Tausend und eine Nacht, Gustav Weil, Seite 1 ( von 2 )

Ferner wird erzählt: Zur Zeit der Regierung Hakems in Ägypten lebte in Kahirah ein Metzger, Namens Wardan. Jeden Tag kam eine Frau zu ihm mit einem Dinar, der so schwer war als dritthalb gewöhnliche ägyptische Dinare, kaufte dafür Hammelfleisch und ließ es von einem Lastträger in einem Korbe forttragen. Als dies lange so fortdauerte, fing Wardan an, über den regelmäßigen Besuch und das eigene Geld dieser Frau zu erstaunen. Er fragte daher einst in der Abwesenheit der Frau den Träger, der jeden Tag mit ihr ging, wohin er das Fleisch trage. Der Träger antwortete: "Mir selbst ist diese Frau ganz unbegreiflich; jeden Tag beladet sie mich hier bei dir mit Fleisch, dann kauft sie verschiedene andere Speisen ein: frische und dürre Früchte, Lichter, Wein u.s.w., und lässt mich Alles in die Nähe der Gärten des Veziers tragen.

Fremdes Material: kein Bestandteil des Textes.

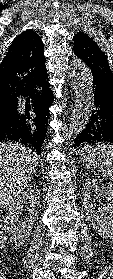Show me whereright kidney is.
<instances>
[{"label":"right kidney","mask_w":113,"mask_h":279,"mask_svg":"<svg viewBox=\"0 0 113 279\" xmlns=\"http://www.w3.org/2000/svg\"><path fill=\"white\" fill-rule=\"evenodd\" d=\"M30 201L29 217L20 220L23 212V203ZM40 204V192L38 189L30 188L23 192L8 207L4 216V230L9 234L10 240L16 245H22L29 238L34 223L38 217Z\"/></svg>","instance_id":"right-kidney-1"}]
</instances>
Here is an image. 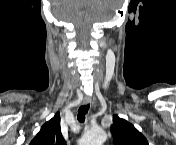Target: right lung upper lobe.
Segmentation results:
<instances>
[{
	"instance_id": "right-lung-upper-lobe-1",
	"label": "right lung upper lobe",
	"mask_w": 176,
	"mask_h": 145,
	"mask_svg": "<svg viewBox=\"0 0 176 145\" xmlns=\"http://www.w3.org/2000/svg\"><path fill=\"white\" fill-rule=\"evenodd\" d=\"M30 145H66L61 134L59 112L41 127Z\"/></svg>"
}]
</instances>
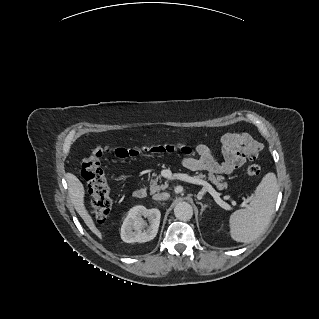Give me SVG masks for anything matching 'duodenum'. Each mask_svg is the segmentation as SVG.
<instances>
[{
	"mask_svg": "<svg viewBox=\"0 0 319 319\" xmlns=\"http://www.w3.org/2000/svg\"><path fill=\"white\" fill-rule=\"evenodd\" d=\"M146 196H147V191L143 188L136 189L133 192V197L138 200L144 199Z\"/></svg>",
	"mask_w": 319,
	"mask_h": 319,
	"instance_id": "410a0bca",
	"label": "duodenum"
}]
</instances>
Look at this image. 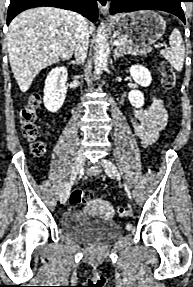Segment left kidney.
Here are the masks:
<instances>
[{
    "label": "left kidney",
    "instance_id": "1",
    "mask_svg": "<svg viewBox=\"0 0 193 287\" xmlns=\"http://www.w3.org/2000/svg\"><path fill=\"white\" fill-rule=\"evenodd\" d=\"M129 70L133 80L142 87H148L151 84V73L146 67L136 64L132 65ZM128 99L130 104L135 108H141L144 105V95L141 91H130Z\"/></svg>",
    "mask_w": 193,
    "mask_h": 287
}]
</instances>
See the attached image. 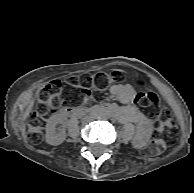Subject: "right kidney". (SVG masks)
Returning <instances> with one entry per match:
<instances>
[{
  "mask_svg": "<svg viewBox=\"0 0 194 193\" xmlns=\"http://www.w3.org/2000/svg\"><path fill=\"white\" fill-rule=\"evenodd\" d=\"M62 123L58 115L51 116L46 124V142L50 145H59L64 142L66 133L61 130L57 132V125Z\"/></svg>",
  "mask_w": 194,
  "mask_h": 193,
  "instance_id": "right-kidney-1",
  "label": "right kidney"
}]
</instances>
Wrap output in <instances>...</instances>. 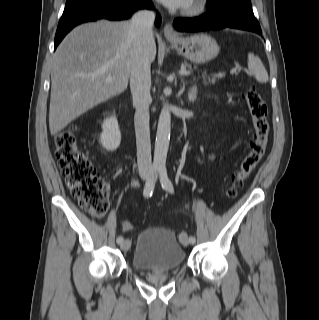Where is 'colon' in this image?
Listing matches in <instances>:
<instances>
[{
  "label": "colon",
  "instance_id": "obj_1",
  "mask_svg": "<svg viewBox=\"0 0 319 320\" xmlns=\"http://www.w3.org/2000/svg\"><path fill=\"white\" fill-rule=\"evenodd\" d=\"M253 126L250 149L233 173L226 197L234 199L237 190L262 160L269 142L268 108L261 95L251 87L245 94ZM58 167L73 197L80 206L95 217H103L108 209V188L96 166L77 143L75 129L68 127L55 137ZM133 225L124 221L122 229L132 231Z\"/></svg>",
  "mask_w": 319,
  "mask_h": 320
}]
</instances>
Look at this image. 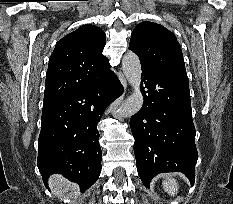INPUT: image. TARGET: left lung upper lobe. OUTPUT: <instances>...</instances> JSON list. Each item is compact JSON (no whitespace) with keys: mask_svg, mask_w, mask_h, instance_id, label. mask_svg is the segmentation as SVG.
<instances>
[{"mask_svg":"<svg viewBox=\"0 0 233 204\" xmlns=\"http://www.w3.org/2000/svg\"><path fill=\"white\" fill-rule=\"evenodd\" d=\"M129 49L138 55L141 66L188 80L180 45L162 25L148 21L138 24L131 34Z\"/></svg>","mask_w":233,"mask_h":204,"instance_id":"left-lung-upper-lobe-1","label":"left lung upper lobe"}]
</instances>
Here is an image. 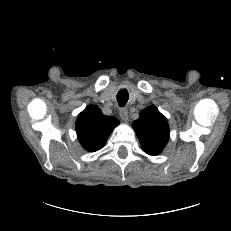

Dort angelangt, bindet sie mir die Augen zu, so dass ich nicht weiß, wohin ich meinen Fuß stelle, führt mich eine Strecke weit an der Hand, dann sagt sie mir: "Lege hier ab!" Ich lege nun alles Eingekaufte in einen Korb, der ihr gehört, und sie führt mich wieder mit meinem leeren Korb an der Hand bis an die Stelle, wo sie mir die Augen zugebunden. Hier nimmt sie mir meine Augenbinde herunter und gibt mir zehn Drachmen. Als Wardan dies hörte, sagte er: "Gott stehe dir bei! Das macht mich noch neugieriger." Ich dachte nun (so erzählt er selbst) die ganze Nacht sehr unruhig über diese Frau nach, und als sie am folgenden Morgen wie gewöhnlich wiederkam und Fleisch kaufte und mit dem Träger wegging, überließ ich meinen Laden dem Jungen und folgte ihr, ohne von ihr bemerkt zu werden, bis zur Stadt hinaus in die Nähe der Gärten der Veziere. Ich sah, wie sie dem Träger die Augen verband, und folgte ihr dann noch heimlich gegen das Gebirge zu.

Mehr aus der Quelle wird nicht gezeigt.